As physics is appropriated by the recontextualising agents, the results cannot formally be derived from the logic of that discourse. Irrespective of the intrinsic logic which constitutes the specialised discourse and activities called physics, the recontextualising agents will select form the totality of practices which is called physics … But these selections cannot be derived from the logic of the discourse of physics…

(Bernstein, 2000: 34)

Muller (2007) speculates that Bernstein opposed the idea of a link between recontextualised discourse (i.e. the school subject) and the discourse of academic knowledge (e.g. research knowledge) in order to “stay true to the postulate that all symbolic formations were specific to a context with its specializing practices. That context is conditioned by a society’s regulative or moral order” (Muller, 2007: 80). Muller (2007) goes on to ask, however, how, if we accept that Bernstein’s position was true, it is that specialised knowledges are reproduced – as clearly they are reproduced: scientists, for example, are trained through engagement with a school curriculum. In relation to mathematics, Muller (2007) observes that students’ performance in school maths predicts their performance in university maths. Citing Gee (2001), Muller (2007: 80) suggests that “school maths competence ‘precurses’ university maths competence, which ‘precurses’ real maths adeptness”. Maton & Muller (2007) also observe that:

Since the specialized knowledges in the realm of production rest directly on the material base, there must surely be a limit to the amount of recontextualizing they can bear before defeating their purpose. This is made clear by the focus in Bernstein's account of the pedagogic device on ‘evaluative rules’; these may be pedagogized artefacts, but if the criteria they construct bear no relation to their parent knowledges in the realm of produc- tion, then schooling will undermine its role as a relay of specialized knowledges.

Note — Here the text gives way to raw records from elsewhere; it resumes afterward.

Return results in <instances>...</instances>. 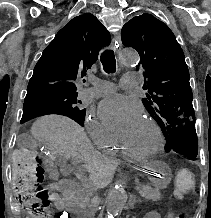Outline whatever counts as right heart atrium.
<instances>
[{"label":"right heart atrium","instance_id":"obj_1","mask_svg":"<svg viewBox=\"0 0 211 218\" xmlns=\"http://www.w3.org/2000/svg\"><path fill=\"white\" fill-rule=\"evenodd\" d=\"M86 127L96 146L103 148L114 141L112 135L98 122V120L92 114L87 115Z\"/></svg>","mask_w":211,"mask_h":218}]
</instances>
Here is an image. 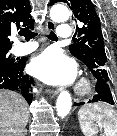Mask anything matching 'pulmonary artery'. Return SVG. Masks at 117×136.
I'll use <instances>...</instances> for the list:
<instances>
[{
    "label": "pulmonary artery",
    "mask_w": 117,
    "mask_h": 136,
    "mask_svg": "<svg viewBox=\"0 0 117 136\" xmlns=\"http://www.w3.org/2000/svg\"><path fill=\"white\" fill-rule=\"evenodd\" d=\"M57 35L61 39H70L74 36V31L68 24H62L59 26ZM37 47L36 43H27L20 47L15 48V53L18 55H25L34 51Z\"/></svg>",
    "instance_id": "1"
}]
</instances>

(Maton & Muller, 2007: 28)

Muller (2007) therefore argues that a relation between knowledge structure and curriculum structure must be necessary. He emphasises the importance of hierarchy and progression in curriculum, concluding that although, “we cannot stipulate a once- and-for-all-path [through a curriculum], we would still have to concede … that there are a specifiable necessary minimum set of steps that must be pedagogically traversed” (Muller, 2007: 82). He also notes the importance of such an explicit mapping of the path through a curriculum for socially equitable outcomes.

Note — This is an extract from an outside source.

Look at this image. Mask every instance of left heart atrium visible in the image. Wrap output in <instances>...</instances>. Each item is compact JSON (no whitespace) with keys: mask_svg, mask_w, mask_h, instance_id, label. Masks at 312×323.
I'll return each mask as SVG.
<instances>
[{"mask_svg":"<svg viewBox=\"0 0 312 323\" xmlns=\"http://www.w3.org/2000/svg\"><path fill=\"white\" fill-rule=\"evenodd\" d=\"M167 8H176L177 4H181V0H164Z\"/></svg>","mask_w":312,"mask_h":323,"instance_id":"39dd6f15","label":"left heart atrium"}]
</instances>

Following this argument, it is reasonable to assume that to learn a specific element of a curriculum (Newton’s Laws of Motion for example), a typical path through physics ‘content’ would be indicated. This might include learning specific vocabulary and its scientific meaning (of the terms ‘force’, ‘speed’ and ‘velocity’, for example) and learning how to apply these ideas appropriately. In the realm of physics in particular it is also important to have acquired particular mathematical knowledge, without which a full understanding and certainly full application will not be possible to

achieve.

However, it is also important to note that such a learning trajectory is not necessarily linear, since “particular topics, even for the most hierarchical of subjects, are repeated across learning levels” (Muller, 2007: 81). The subsumption of disciplinary elements is therefore imperfect: the same specific topics play a number of roles in acquiring different general understandings. The relation is more open than would be implied by a simple linear path. Muller (2007: 82) asks, “How are these different cognitive logics to be braided into the artifice called curriculum and pedagogy? This is the nub of pedagogy.” The exact nature of the link between knowledge and curriculum structures therefore remains unclear. Ashwin (2009: 95) suggests that “[i]t seems likely that how close this relation remains is dependent on the dominant voices in determining the rules for recontextualizing disciplinary knowledge into curriculum”. Maton & Muller (2007) propose that the nature of these links is a key area for future exploration.